* PROBLEM REQUIREMENTS
Reproduce each line of the following material exactly, omitting the images.

* RECORDED INFORMATION
# # # # # # #
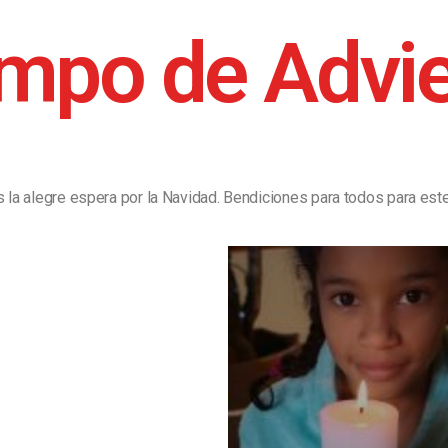
mpo de Advi
la alegre espera por la Navidad. Bendiciones para todos para est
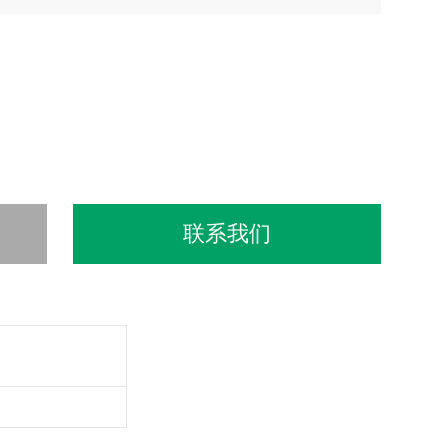
缜密严谨地进行实验设计。
联系我们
# # # # # # #
* FINISHED EXERCISE
mpo de Advi
la alegre espera por la Navidad. Bendiciones para todos para est
缜密严谨地进行实验设计。
联系我们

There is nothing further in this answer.